| Exercise brief |
Would you please copy the part of the material below that opens with the line containing "USD 2.13 Billion in 2024" and closes with the line containing "a sample copy"? Copy it exactly, and only it.

────────────────────

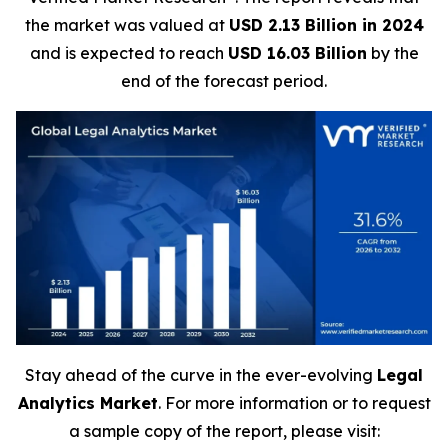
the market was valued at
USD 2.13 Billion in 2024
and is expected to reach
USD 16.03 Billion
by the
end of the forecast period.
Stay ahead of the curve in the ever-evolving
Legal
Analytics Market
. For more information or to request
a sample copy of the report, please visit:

────────────────────

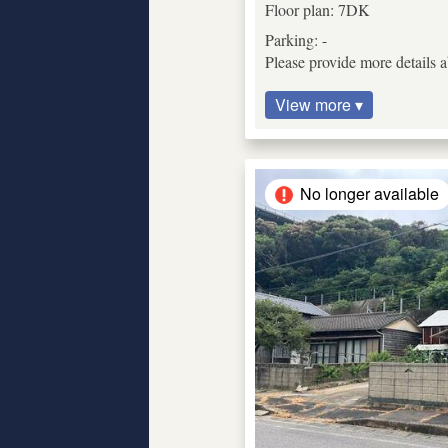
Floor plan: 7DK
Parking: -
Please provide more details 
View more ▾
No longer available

────────────────────

| Solved problem |
USD 2.13 Billion in 2024
and is expected to reach
USD 16.03 Billion
by the
end of the forecast period.
Stay ahead of the curve in the ever-evolving
Legal
Analytics Market
. For more information or to request
a sample copy of the report, please visit:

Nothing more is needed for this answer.